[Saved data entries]
* * * *

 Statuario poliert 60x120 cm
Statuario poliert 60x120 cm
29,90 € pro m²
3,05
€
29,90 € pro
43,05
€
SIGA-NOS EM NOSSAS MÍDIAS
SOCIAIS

* * * *

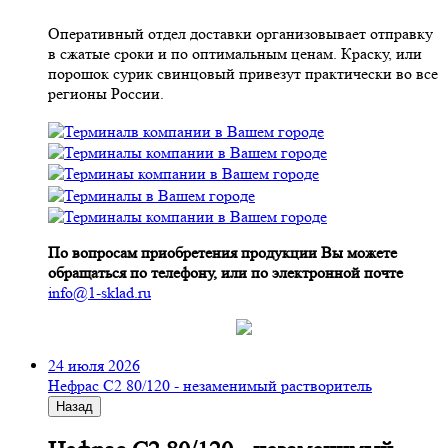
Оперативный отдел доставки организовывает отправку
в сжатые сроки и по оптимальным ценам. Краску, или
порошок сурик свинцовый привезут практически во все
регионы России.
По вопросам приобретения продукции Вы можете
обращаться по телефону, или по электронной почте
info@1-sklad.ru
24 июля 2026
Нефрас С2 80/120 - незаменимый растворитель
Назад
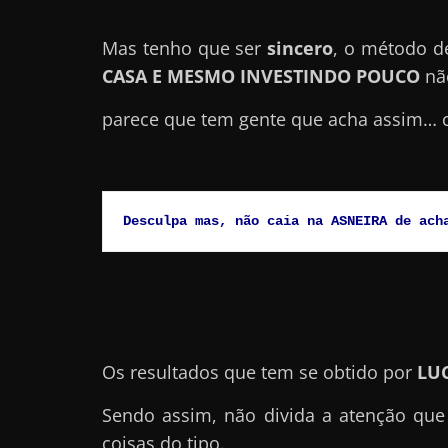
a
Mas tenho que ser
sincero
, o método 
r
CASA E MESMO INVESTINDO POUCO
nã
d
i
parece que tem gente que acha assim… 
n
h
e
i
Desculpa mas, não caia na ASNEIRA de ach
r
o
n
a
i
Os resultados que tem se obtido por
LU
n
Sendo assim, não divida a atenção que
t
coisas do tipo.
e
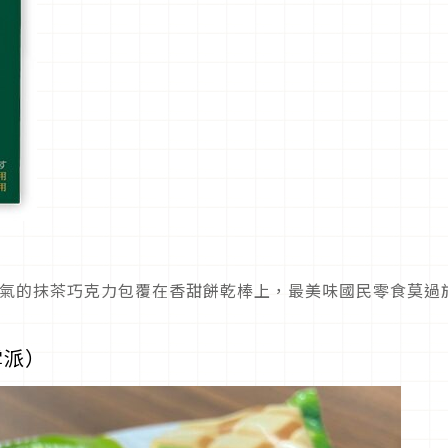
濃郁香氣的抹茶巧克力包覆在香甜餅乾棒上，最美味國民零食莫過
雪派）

* * * *

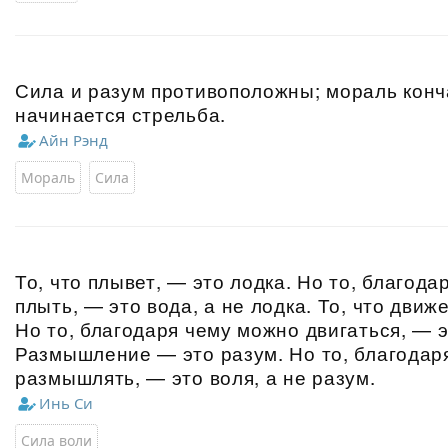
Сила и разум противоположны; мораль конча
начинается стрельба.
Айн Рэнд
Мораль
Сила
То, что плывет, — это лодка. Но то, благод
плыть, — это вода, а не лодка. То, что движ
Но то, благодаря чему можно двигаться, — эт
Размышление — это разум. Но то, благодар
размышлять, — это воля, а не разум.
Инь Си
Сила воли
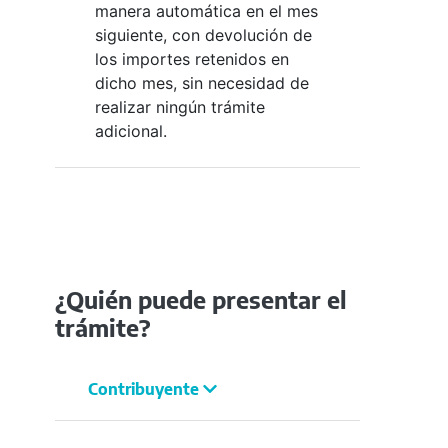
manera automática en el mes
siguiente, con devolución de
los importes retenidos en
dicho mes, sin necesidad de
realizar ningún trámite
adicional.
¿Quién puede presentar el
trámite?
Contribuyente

* * * *

Assigned task:
All lines of the records above with the word "разум" in them are to be copied.

Written reply:
Сила и разум противоположны; мораль конча
Размышление — это разум. Но то, благодар
размышлять, — это воля, а не разум.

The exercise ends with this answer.